What is Hugging Face doing? ›

Hugging Face is an AI platform and supporting community. The community uses Hugging Face to do the following: Implement machine learning models. Users can upload machine learning models to the platform.

What is Hugging Face model? ›

The Hugging Face Hub hosts many models for a variety of machine learning tasks. Models are stored in repositories, so they benefit from all the features possessed by every repo on the Hugging Face Hub. Additionally, model repos have attributes that make exploring and using models as easy as possible.

Is Hugging Face safe? ›

Data Security/Privacy

Hugging Face does not store any customer data in terms of payloads or tokens that are passed to the Inference Endpoint. We are storing logs for 30 days. Every Inference Endpoints uses TLS/SSL to encrypt the data in transit.

Why is Hugging Face so popular? ›

Unlike many other companies in the AI and ML space, Hugging Face provides a platform where developers can freely share code, models, and datasets (Source). It led to broad adoption both by NLP researchers and practitioners (Source).

Does Hugging Face make money? ›

The vast majority of Hugging Face's ~$70M in annualized revenue today comes from the managed version of their product they're selling into companies like Amazon, Nvidia, and Microsoft with the much bigger monetization opportunity in the future as a result of being the central collaborative tool for devs building with ...

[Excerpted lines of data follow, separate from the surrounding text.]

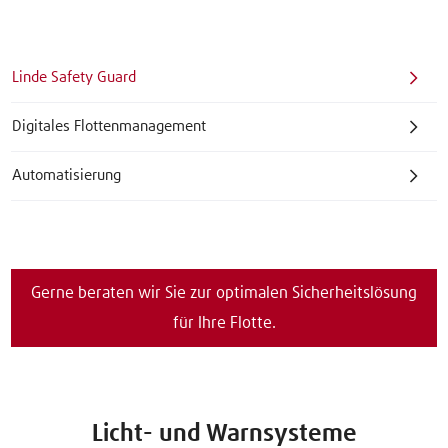
Linde Safety Guard
Digitales Flottenmanagement
Automatisierung
Gerne beraten wir Sie zur optimalen Sicherheitslösung
für Ihre Flotte.
Licht- und Warnsysteme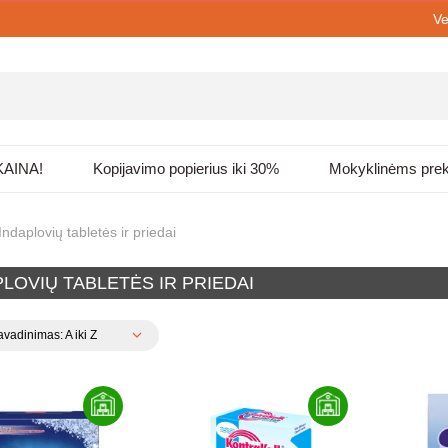
Ve
KAINA!
Kopijavimo popierius iki 30%
Mokyklinėms pre
Indaplovių tabletės ir priedai
LOVIŲ TABLETĖS IR PRIEDAI
vadinimas: A iki Z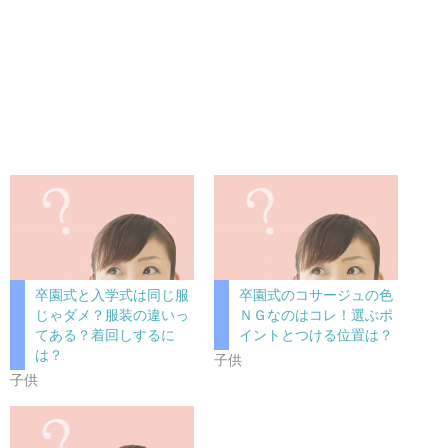
卒園式と入学式は同じ服
卒園式のコサージュの色
じゃダメ？服装の違いっ
ＮＧなのはコレ！選ぶポ
てある？着回しするに
イントとつける位置は？
は？
子供
子供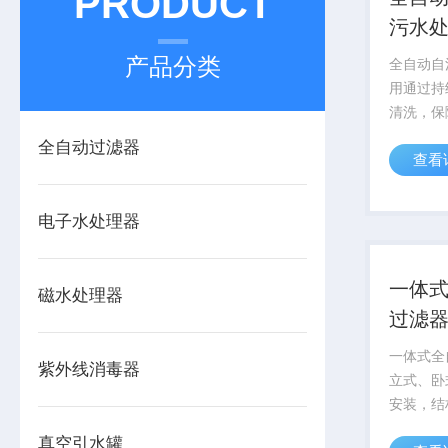
PRODUCT
污水
产品分类
全自动自
用通过持
清洗，保
冷却系统
全自动过滤器
查看
定运行，
的停机故
电子水处理器
一体
磁水处理器
过滤
一体式全
紫外线消毒器
立式、卧
安装，结
小，适用
真空引水罐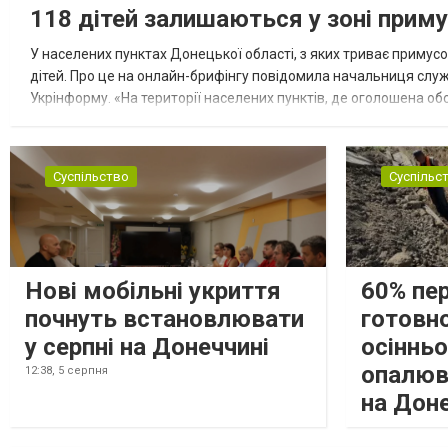
118 дітей залишаються у зоні приму
У населених пунктах Донецької області, з яких триває примусо
дітей. Про це на онлайн-брифінгу повідомила начальниця слу
Укрінформу. «На території населених пунктів, де оголошена обо
замінюють, або іншими законними представниками, у 16 населе
Суспільство
Суспільс
Нові мобільні укриття
60% пе
почнуть встановлювати
готовно
у серпні на Донеччині
осіннь
опалюв
12:38,
5 серпня
на Дон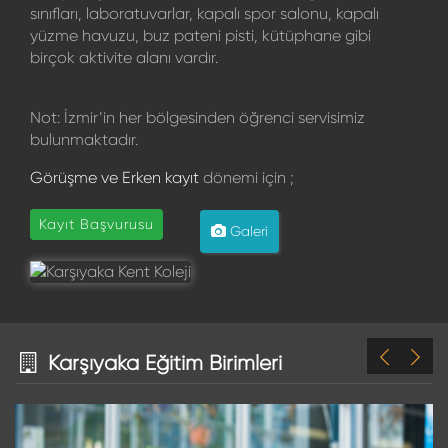
sınıfları, laboratuvarlar, kapalı spor salonu, kapalı
yüzme havuzu, buz pateni pisti, kütüphane gibi
birçok aktivite alanı vardır.
Not: İzmir’in her bölgesinden öğrenci servisimiz
bulunmaktadır.
Görüşme ve Erken kayıt
dönemi için ;
Kayıt Başvurusu
Galeri
Karşıyaka Eğitim Birimleri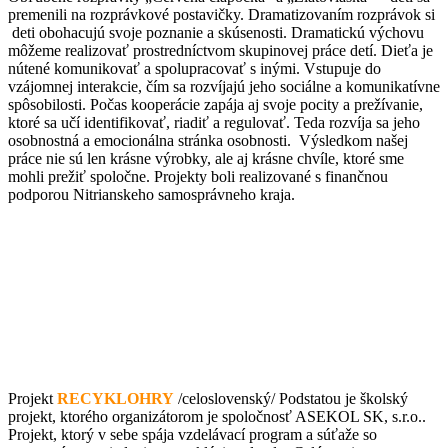
premenili na rozprávkové postavičky. Dramatizovaním rozprávok si
deti obohacujú svoje poznanie a skúsenosti. Dramatickú výchovu
môžeme realizovať prostredníctvom skupinovej práce detí. Dieťa je
nútené komunikovať a spolupracovať s inými. Vstupuje do
vzájomnej interakcie, čím sa rozvíjajú jeho sociálne a komunikatívne
spôsobilosti. Počas kooperácie zapája aj svoje pocity a prežívanie,
ktoré sa učí identifikovať, riadiť a regulovať. Teda rozvíja sa jeho
osobnostná a emocionálna stránka osobnosti. Výsledkom našej
práce nie sú len krásne výrobky, ale aj krásne chvíle, ktoré sme
mohli prežiť spoločne. Projekty boli realizované s finančnou
podporou Nitrianskeho samosprávneho kraja.
Projekt
RECYKLOHRY
/celoslovenský/ Podstatou je školský
projekt, ktorého organizátorom je spoločnosť ASEKOL SK, s.r.o..
Projekt, ktorý v sebe spája vzdelávací program a súťaže so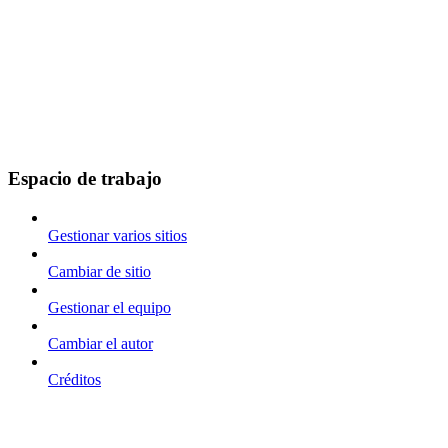
Espacio de trabajo
Gestionar varios sitios
Cambiar de sitio
Gestionar el equipo
Cambiar el autor
Créditos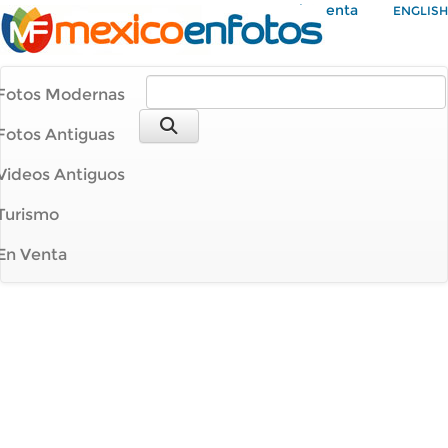
Mi Cuenta
ENGLISH
Fotos Modernas
Fotos Antiguas
Videos Antiguos
Turismo
En Venta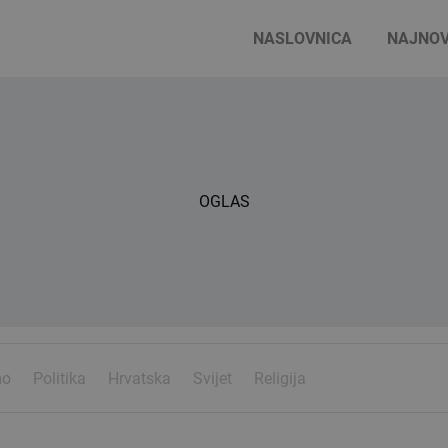
NASLOVNICA
NAJNOV
OGLAS
mo
Politika
Hrvatska
Svijet
Religija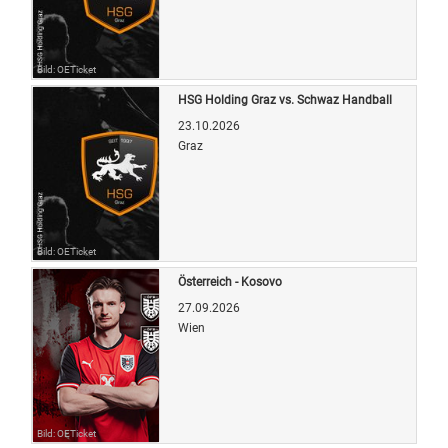
Bild: OETicket
HSG Holding Graz vs. Schwaz Handball
23.10.2026
Graz
Bild: OETicket
Österreich - Kosovo
27.09.2026
Wien
Bild: OETicket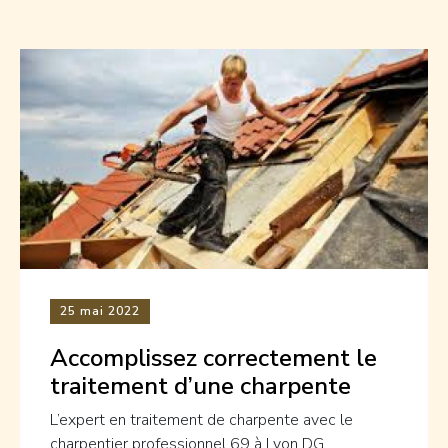
25
mai 2022
Accomplissez correctement le
traitement d’une charpente
L’expert en traitement de charpente avec le
charpentier professionnel 69 à Lyon DG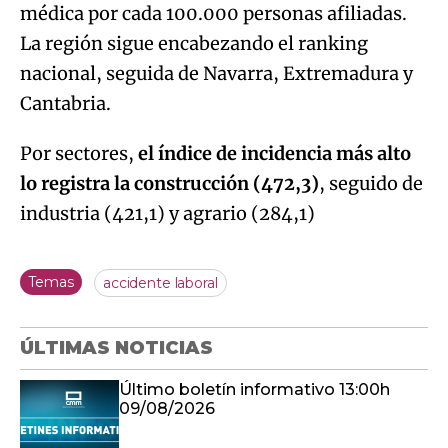
médica por cada 100.000 personas afiliadas.
La región sigue encabezando el ranking
nacional, seguida de Navarra, Extremadura y
Cantabria.
Por sectores,
el índice de incidencia más alto
lo registra la construcción (472,3)
, seguido de
industria (421,1) y agrario (284,1)
Temas
accidente laboral
ÚLTIMAS NOTICIAS
Último boletín informativo 13:00h
09/08/2026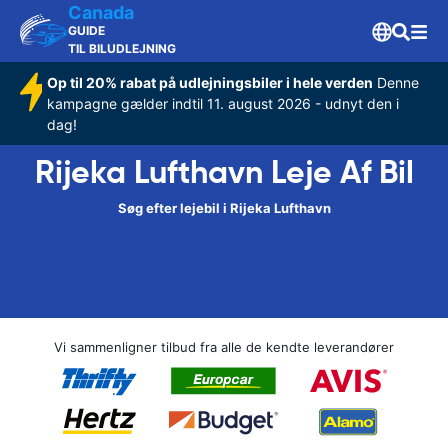
Canada
GUIDE
TIL BILUDLEJNING
Op til 20% rabat på udlejningsbiler i hele verden
Denne
kampagne gælder indtil 11. august 2026 - udnyt den i
dag!
Rijeka Lufthavn Leje Af Bil
Søg efter lejebil i Rijeka Lufthavn
Vi sammenligner tilbud fra alle de kendte leverandører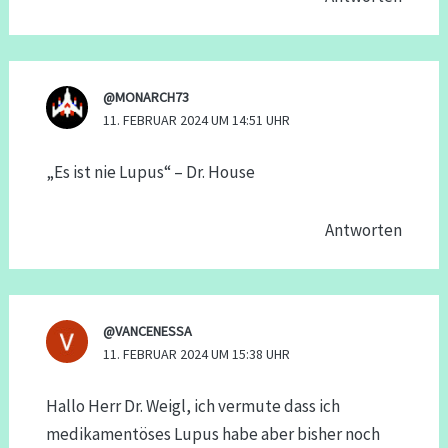
@MONARCH73
11. FEBRUAR 2024 UM 14:51 UHR
„Es ist nie Lupus“ – Dr. House
Antworten
@VANCENESSA
11. FEBRUAR 2024 UM 15:38 UHR
Hallo Herr Dr. Weigl, ich vermute dass ich
medikamentöses Lupus habe aber bisher noch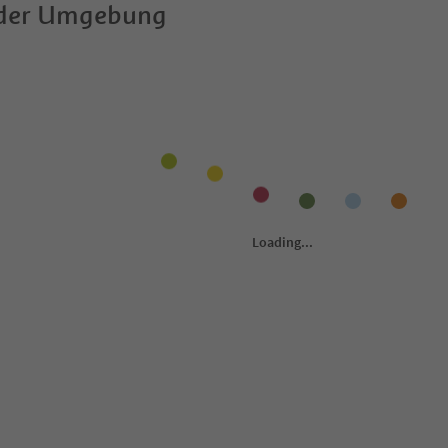
 der Umgebung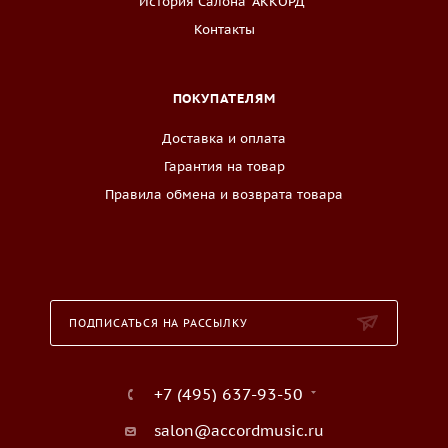
История Салона "АККОРД"
Контакты
ПОКУПАТЕЛЯМ
Доставка и оплата
Гарантия на товар
Правила обмена и возврата товара
ПОДПИСАТЬСЯ НА РАССЫЛКУ
+7 (495) 637-93-50
salon@accordmusic.ru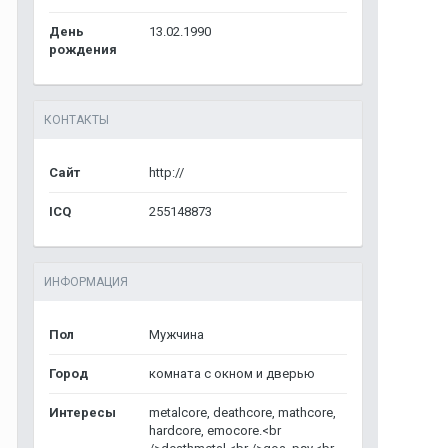
День
13.02.1990
рождения
КОНТАКТЫ
Сайт
http://
ICQ
255148873
ИНФОРМАЦИЯ
Пол
Мужчина
Город
комната с окном и дверью
Интересы
metalcore, deathcore, mathcore,
hardcore, emocore.<br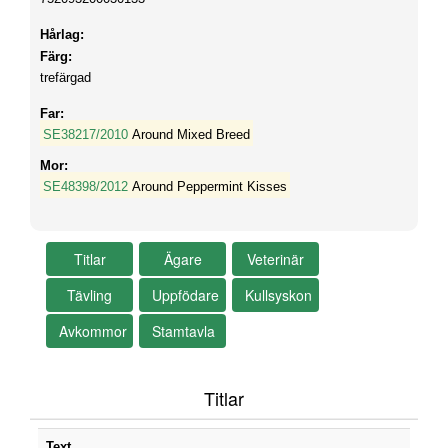
Hårlag:
Färg:
trefärgad
Far:
SE38217/2010
Around Mixed Breed
Mor:
SE48398/2012
Around Peppermint Kisses
Titlar
Text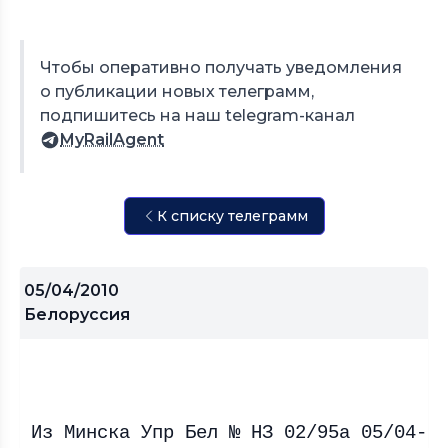
Чтобы оперативно получать уведомления
о публикации новых телеграмм,
подпишитесь на наш telegram-канал
MyRailAgent
К списку телеграмм
05/04/2010
Белоруссия
Из Минска Упр Бел № НЗ 02/95а 05/04-1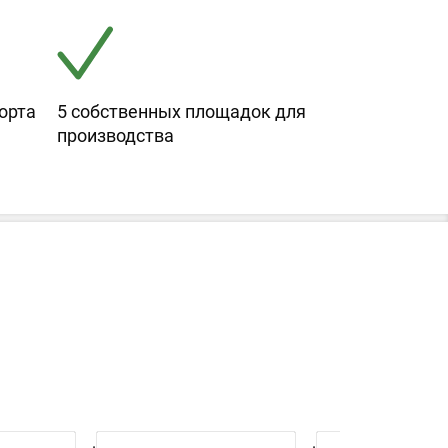
орта
5 собственных площадок для
производства
.
.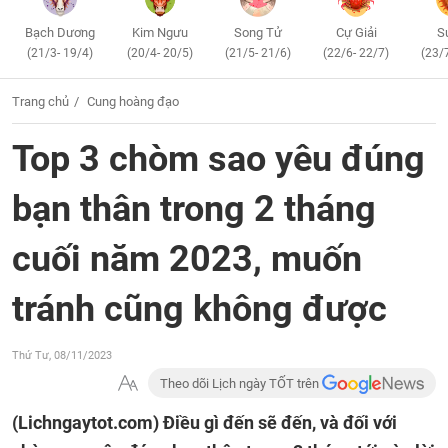
Bạch Dương
Kim Ngưu
Song Tử
Cự Giải
S
(21/3- 19/4)
(20/4- 20/5)
(21/5- 21/6)
(22/6- 22/7)
(23/
Trang chủ
Cung hoàng đạo
Top 3 chòm sao yêu đúng
bạn thân trong 2 tháng
cuối năm 2023, muốn
tránh cũng không được
Thứ Tư, 08/11/2023
Theo dõi Lịch ngày TỐT trên
(Lichngaytot.com)
Điều gì đến sẽ đến, và đối với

Does Hugging Face pay well? ›

The average Hugging Face salary ranges from approximately $46,676 per year (estimate) for a Guest Hugger to $319,089 per year (estimate) for a Chief Executive Officer.

Is Hugging Face free? ›

Free tier is available for everyone. For a limited number of samples, you can train your models for free!

What are the benefits of Hugging Face? ›

Office Perks
  • Company-sponsored outings.
  • Fitness stipend.
  • Some meals provided.
  • Home-office stipend for remote employees.
  • Meditation space.
  • Mother's room.

For whom is Hugging Face chat to mainly designed? ›

Hugging Face's chat tool, which is part of the Hugging Face Transformers library, is primarily designed for developers, researchers, and data scientists who want to build conversational AI applications.

How does Hugging Face make money? ›

At Hugging Face, we build a collaboration platform for the ML community (i.e., the Hub), and we monetize by providing simple access to compute for AI, with services like AutoTrain, Spaces and Inference Endpoints, directly accessible from the Hub, and billed by Hugging Face to the credit card on file.

Top Articles
Latest Posts
Article information

Author: Roderick King

Last Updated:

Views: 6476

Rating: 4 / 5 (71 voted)

Reviews: 86% of readers found this page helpful

Author information

Name: Roderick King

Birthday: 1997-10-09

Address: 3782 Madge Knoll, East Dudley, MA 63913

Phone: +2521695290067

Job: Customer Sales Coordinator

Hobby: Gunsmithing, Embroidery, Parkour, Kitesurfing, Rock climbing, Sand art, Beekeeping

Introduction: My name is Roderick King, I am a cute, splendid, excited, perfect, gentle, funny, vivacious person who loves writing and wants to share my knowledge and understanding with you.